ToXgene - the ToX XML Data Generator

[home]

other online resources

ToXgene V 2.3 released on February 2005! This new version of ToXgene offers a simple API that allows ToXgene to be invoked from any Java application. A sample front-end Java class is provided with the samples. See ToXgene's architecture for more; the Javadoc documentation can be found here.

ToXgene is a template-based generator for large, consistent collections of synthetic XML documents, developed as part of the ToX (the Toronto XML Server) project. ToX is an heterogeneous repository for XML data and metadata being developed at the Database Group of the University of Toronto.

ToXgene was designed to be declarative, and thus speed up the data generation cycle; general enough to produce fairly complex XML content; and powerful enough to capture the most common kinds of integrity constraints in popular benchmarks.

The ToXgene Template Specification Language (TSL) is a subset of the XML Schema notation augmented with annotations for specifying certain properties of the intended data, such as value distributions, the vocabulary for CDATA content, etc. Being template-based, our tool gives its users total control over the structure and content of the XML documents it produces.
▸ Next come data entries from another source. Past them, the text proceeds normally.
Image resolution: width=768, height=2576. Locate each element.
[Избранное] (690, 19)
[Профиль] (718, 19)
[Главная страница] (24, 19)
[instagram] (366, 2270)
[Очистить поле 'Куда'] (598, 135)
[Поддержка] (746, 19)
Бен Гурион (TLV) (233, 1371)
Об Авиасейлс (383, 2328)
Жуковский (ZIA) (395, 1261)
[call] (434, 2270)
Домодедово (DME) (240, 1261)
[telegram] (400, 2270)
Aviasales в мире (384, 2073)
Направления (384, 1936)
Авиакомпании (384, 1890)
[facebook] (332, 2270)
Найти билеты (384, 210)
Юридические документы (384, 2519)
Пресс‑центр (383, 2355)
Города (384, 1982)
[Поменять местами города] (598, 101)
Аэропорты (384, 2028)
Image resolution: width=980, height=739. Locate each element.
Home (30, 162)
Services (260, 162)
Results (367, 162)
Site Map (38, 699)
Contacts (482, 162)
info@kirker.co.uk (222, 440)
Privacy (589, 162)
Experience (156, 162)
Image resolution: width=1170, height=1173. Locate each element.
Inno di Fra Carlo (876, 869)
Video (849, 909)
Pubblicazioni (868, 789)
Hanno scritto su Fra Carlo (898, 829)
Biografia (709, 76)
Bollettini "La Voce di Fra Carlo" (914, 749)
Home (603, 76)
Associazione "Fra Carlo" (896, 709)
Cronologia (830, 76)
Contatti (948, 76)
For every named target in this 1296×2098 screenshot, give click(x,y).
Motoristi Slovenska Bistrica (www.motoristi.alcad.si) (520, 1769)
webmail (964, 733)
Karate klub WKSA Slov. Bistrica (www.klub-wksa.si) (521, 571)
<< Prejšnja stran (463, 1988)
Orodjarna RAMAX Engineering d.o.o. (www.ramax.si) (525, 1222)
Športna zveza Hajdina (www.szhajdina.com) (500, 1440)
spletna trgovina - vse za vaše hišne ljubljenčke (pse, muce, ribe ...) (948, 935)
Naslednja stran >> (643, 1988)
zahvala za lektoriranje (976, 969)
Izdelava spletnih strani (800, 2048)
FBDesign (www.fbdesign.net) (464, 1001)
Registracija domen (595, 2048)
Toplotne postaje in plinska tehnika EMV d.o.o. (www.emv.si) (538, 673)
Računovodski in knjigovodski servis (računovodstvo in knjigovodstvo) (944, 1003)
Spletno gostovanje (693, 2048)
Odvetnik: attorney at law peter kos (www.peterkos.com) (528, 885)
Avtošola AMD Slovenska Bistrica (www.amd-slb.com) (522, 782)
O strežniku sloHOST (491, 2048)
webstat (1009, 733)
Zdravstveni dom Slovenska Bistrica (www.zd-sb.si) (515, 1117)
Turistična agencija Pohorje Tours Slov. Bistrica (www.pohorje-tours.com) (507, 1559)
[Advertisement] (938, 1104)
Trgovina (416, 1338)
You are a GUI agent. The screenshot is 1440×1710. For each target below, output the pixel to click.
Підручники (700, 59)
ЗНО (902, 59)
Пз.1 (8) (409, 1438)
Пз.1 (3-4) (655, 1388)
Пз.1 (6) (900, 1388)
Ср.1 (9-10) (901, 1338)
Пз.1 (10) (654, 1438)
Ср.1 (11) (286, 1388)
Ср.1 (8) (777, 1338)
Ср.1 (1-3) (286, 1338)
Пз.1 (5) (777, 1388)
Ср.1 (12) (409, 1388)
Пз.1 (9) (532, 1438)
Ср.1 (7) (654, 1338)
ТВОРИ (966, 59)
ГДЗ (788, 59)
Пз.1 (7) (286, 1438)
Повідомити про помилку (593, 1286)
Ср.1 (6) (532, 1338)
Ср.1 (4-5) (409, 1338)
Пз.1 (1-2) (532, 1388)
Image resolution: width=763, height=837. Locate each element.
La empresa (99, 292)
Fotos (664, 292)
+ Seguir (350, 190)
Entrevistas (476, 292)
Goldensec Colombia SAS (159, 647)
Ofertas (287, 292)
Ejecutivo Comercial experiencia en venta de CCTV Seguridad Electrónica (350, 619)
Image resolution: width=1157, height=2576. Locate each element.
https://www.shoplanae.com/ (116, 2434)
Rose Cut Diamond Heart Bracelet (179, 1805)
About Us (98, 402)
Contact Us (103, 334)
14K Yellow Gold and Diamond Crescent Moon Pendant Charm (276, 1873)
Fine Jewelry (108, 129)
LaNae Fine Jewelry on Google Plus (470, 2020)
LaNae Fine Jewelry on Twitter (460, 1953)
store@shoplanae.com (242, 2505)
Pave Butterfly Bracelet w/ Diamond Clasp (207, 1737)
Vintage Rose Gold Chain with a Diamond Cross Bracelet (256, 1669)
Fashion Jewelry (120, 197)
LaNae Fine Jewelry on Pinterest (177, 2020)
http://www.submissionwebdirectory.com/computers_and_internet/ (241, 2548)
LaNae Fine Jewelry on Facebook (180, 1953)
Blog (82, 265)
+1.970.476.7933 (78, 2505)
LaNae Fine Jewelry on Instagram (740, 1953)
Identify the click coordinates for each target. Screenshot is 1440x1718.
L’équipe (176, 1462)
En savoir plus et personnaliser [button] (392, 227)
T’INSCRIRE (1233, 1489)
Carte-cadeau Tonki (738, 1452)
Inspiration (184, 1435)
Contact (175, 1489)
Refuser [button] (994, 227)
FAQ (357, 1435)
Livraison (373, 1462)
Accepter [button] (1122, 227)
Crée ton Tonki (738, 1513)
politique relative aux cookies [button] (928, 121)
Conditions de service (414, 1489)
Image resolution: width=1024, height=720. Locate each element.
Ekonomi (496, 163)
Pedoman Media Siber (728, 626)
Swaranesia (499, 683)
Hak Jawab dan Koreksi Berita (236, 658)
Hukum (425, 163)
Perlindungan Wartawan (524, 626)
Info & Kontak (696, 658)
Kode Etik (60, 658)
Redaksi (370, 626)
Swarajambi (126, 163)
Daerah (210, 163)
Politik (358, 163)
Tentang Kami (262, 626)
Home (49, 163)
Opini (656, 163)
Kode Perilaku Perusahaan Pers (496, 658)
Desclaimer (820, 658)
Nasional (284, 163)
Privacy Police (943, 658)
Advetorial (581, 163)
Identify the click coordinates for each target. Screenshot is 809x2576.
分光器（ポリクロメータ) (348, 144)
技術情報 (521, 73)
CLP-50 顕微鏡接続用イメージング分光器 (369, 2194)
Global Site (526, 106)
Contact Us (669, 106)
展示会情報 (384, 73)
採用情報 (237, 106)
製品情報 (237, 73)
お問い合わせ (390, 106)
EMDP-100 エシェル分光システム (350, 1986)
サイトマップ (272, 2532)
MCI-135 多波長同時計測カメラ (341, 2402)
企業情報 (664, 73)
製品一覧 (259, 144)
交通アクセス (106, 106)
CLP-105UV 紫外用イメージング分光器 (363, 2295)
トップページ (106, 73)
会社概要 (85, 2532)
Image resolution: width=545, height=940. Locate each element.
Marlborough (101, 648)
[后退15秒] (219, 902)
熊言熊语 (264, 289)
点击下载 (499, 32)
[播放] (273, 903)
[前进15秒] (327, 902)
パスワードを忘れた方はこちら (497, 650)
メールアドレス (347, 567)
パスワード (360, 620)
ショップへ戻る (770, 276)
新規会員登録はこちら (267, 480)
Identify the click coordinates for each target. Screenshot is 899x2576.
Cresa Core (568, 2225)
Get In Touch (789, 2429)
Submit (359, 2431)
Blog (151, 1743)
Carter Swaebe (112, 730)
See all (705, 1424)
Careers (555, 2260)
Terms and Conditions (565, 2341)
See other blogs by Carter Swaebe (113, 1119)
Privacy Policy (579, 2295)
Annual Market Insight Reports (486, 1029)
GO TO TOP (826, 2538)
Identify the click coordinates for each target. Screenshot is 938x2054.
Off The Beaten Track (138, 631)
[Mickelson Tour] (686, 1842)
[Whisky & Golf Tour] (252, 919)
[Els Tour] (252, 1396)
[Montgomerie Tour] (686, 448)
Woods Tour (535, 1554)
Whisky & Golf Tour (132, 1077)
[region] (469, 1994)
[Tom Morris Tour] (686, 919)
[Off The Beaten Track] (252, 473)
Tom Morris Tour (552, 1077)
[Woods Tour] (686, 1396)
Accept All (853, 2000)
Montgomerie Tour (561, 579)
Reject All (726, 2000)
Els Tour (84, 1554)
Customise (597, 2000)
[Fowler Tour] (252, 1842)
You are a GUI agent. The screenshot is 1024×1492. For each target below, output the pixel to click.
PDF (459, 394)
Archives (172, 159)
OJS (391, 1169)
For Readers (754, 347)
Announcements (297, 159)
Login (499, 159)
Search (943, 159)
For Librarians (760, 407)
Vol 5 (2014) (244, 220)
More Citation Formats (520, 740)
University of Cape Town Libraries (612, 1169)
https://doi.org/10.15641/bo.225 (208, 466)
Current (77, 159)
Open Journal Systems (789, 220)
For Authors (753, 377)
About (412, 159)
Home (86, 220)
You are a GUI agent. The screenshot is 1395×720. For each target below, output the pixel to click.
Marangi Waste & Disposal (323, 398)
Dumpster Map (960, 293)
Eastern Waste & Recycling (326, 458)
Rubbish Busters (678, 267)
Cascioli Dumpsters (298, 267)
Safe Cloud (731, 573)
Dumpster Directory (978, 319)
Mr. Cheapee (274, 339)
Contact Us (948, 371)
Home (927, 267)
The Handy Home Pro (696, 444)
These are the main features of our tool:

Generation of complex XML content: our tool supports all XML element content models (CDATA, element and mixed) and allows the generation of attributes as well. CDATA values are generated according to a type declaration; various string, numeric and date types are supported.
Use of skewed distributions: the user can specify skewed distributions to determine the number of occurrences for elements, as well as to control the generation of CDATA literals (e.g., the length of string values). ToXgene supports the uniform, exponential, normal, log-normal, geometric, and user-defined multinomial distributions.
Element sharing: our tool allows different elements (or attributes) to share CDATA literals, thus allowing the generation of references among elements in the same (or in different) documents. This enables the generation of collections of correlated documents (i.e., documents that can be joined by value).
Integrity constraints: element sharing in ToXgene is achieved by generating the shared content prior to the actual documents, and storing this data in memory. Our tool allows the specification of most common integrity constraints (e.g., uniqueness) over the data in such lists; thus, one can generate consistent ID, IDREF and IDREFS attributes. One can also specify integrity constraints over elements (or attributes) in different documents, which allows the generation of consistent single or multi-document data sets.
Modularity: ToXgene is implemented in a modular way that decouples the interface from the data generation engine (see ToXgene's architecture). Moreover, access to the data generation engine is done through an API, which means that ToXgene can be used as part of any Java application.
Reuse of existing data: our tool allows the user to load existing data into tox-lists; such data is treated as any other shared data in the generation process. This allows the mixing of real and synthetic data, often required in common benchmarks (e.g., names of countries) and also the growing of existing collections of documents without having to start from scratch again.
Extensibility: ToXgene was developed in Java 2, and has a very simple interface for plugging in new CDATA generators. For convenience, we provide the source code for the various CDATA generators that come with ToXgene already.
Scalability: If necessary, ToXgene can use a Persistent Object Manager for storing temporary data structures that do not fit in main memory. One can customize the buffer management and take advantage of parallel I/O for optimal performance.